Convicting Hanna for vehicular manslaughter and vehicular assault simply because he was speeding is fundamentally unfair. Because we cannot tell if the jury did convict based solely on Hanna’s admission of driving slightly in excess of the speed limit, we are left in grave doubt as to the harmlessness of the erroneous instruction and cannot conclude that the error did not have a substantial and injurious effect on the verdict. Hanna’s petition for writ of habeas corpus was therefore properly granted.

The judgment is AFFIRMED.

. Hanna raised this issue for the first time on appeal, which was permissible under Wash. R.App. P. 2.5(a).

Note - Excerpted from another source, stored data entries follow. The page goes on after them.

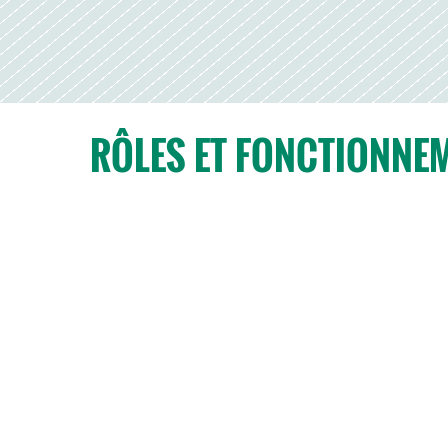
RÔLES ET FONCTIONNEM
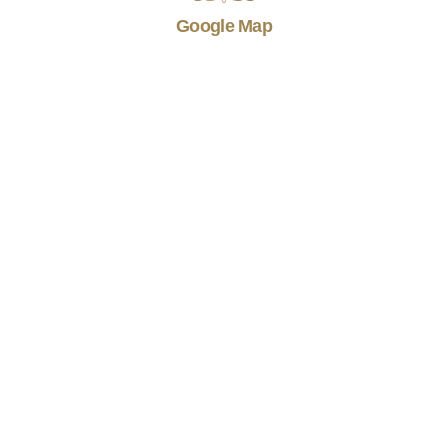
Google Map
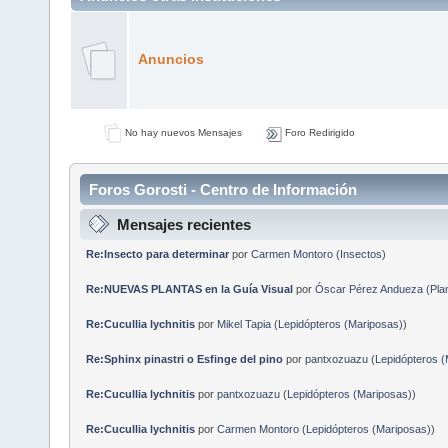
Anuncios
No hay nuevos Mensajes
Foro Redirigido
Foros Gorosti - Centro de Información
Mensajes recientes
Re:Insecto para determinar
por
Carmen Montoro
(
Insectos
)
Re:NUEVAS PLANTAS en la Guía Visual
por
Óscar Pérez Andueza
(
Pla
Re:Cucullia lychnitis
por
Mikel Tapia
(
Lepidópteros (Mariposas)
)
Re:Sphinx pinastri o Esfinge del pino
por
pantxozuazu
(
Lepidópteros (
Re:Cucullia lychnitis
por
pantxozuazu
(
Lepidópteros (Mariposas)
)
Re:Cucullia lychnitis
por
Carmen Montoro
(
Lepidópteros (Mariposas)
)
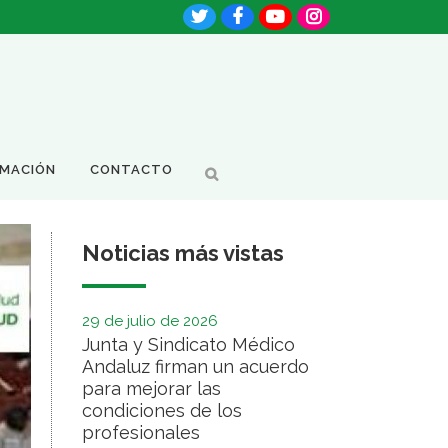
RMACIÓN
CONTACTO
Noticias más vistas
29 de julio de 2026
Junta y Sindicato Médico
Andaluz firman un acuerdo
para mejorar las
condiciones de los
profesionales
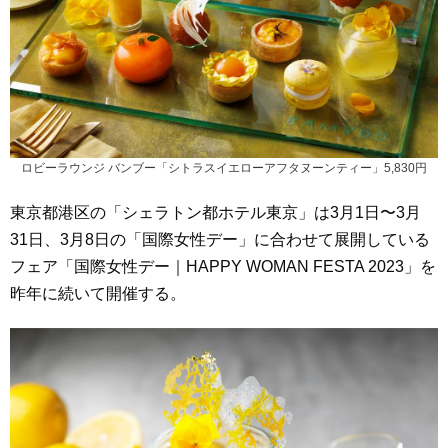
ロビーラウンジ バンブー「シトラスイエローアフタヌーンティー」5,830円
東京都港区の「シェラトン都ホテル東京」は3月1日〜3月
31日、3月8日の「国際女性デー」に合わせて展開している
フェア「国際女性デー｜HAPPY WOMAN FESTA 2023」を
昨年に続いて開催する。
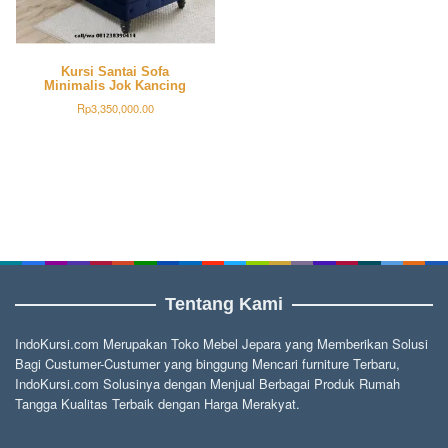
Kursi Santai Sofa
Minimalis Jok Kancing
Rp
3,350,000.00
Tentang Kami
IndoKursi.com Merupakan Toko Mebel Jepara yang Memberikan Solusi
Bagi Custumer-Custumer yang binggung Mencari furniture Terbaru,
IndoKursi.com Solusinya dengan Menjual Berbagai Produk Rumah
Tangga Kualitas Terbaik dengan Harga Merakyat.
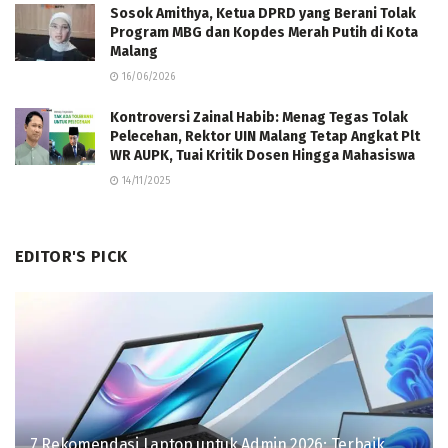
Sosok Amithya, Ketua DPRD yang Berani Tolak
Program MBG dan Kopdes Merah Putih di Kota
Malang
16/06/2026
Kontroversi Zainal Habib: Menag Tegas Tolak
Pelecehan, Rektor UIN Malang Tetap Angkat Plt
WR AUPK, Tuai Kritik Dosen Hingga Mahasiswa
14/11/2025
EDITOR'S PICK
7 Rekomendasi Laptop untuk Admin 2026: Terbaik,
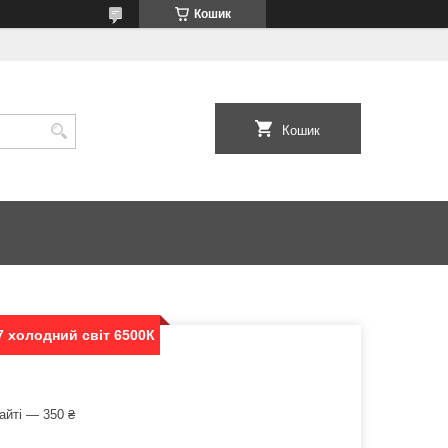
Кошик
Кошик
7 холодний світ 6500К
айті — 350 ₴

. We note that the Eighth Circuit refuses to apply the Brecht harmless error test, and continues to conduct a Chapman harmless error review, where the error is being tested for harmlessness for the first time in a habeas proceeding. Orndorff v. Lockhart, 998 F.2d 1426 (8th Cir.1993), cert. denied, - U.S. -, 114 S.Ct. 1631, 128 L.Ed.2d 354 (1994); accord Lyons v. Johnson, 912 F.Supp. 679 (S.D.N.Y.1996) (adopting Eighth Circuit's approach). Other circuité have rejected this approach and apply Brecht in those circumstances. See, Tyson v. Trigg, 50 F.3d 436, 446-47 (7th Cir.1995) ("reasons the Court gave in Brecht for adopting a less stringent rule are independent of the rule applied in the state appellate process”), cert. denied, — U.S. -, 116 S.Ct. 697, 133 L.Ed.2d 655 (1996); Horsley v. Alabama, 45 F.3d 1486, 1492 n. 11 (11th Cir.) ("We think the Supreme Court's rationale (advancing comity, federalism, finality, and the importance of the trial) for the Brecht rule reaches to almost all federal habeas cases, including this one.”), cert. denied, - U.S. -, 116 S.Ct. 410, 133 L.Ed.2d 328 (1995); see also Smith v. Dixon, 14 F.3d 956, 975-80 (4th Cir.) (applying Brecht to error not tested for harmlessness in state ap*1039pellate court), cert. denied, - U.S. -, 115 S.Ct. 129, 130 L.Ed.2d 72 (1994).

Hanna contends that the Chapman harmless error standard should be applied here because the state court never undertook a Chapman harmless error review. However, we do not need to decide this issue because, even under Brecht’s less stringent standard of review, the error cannot be deemed harmless.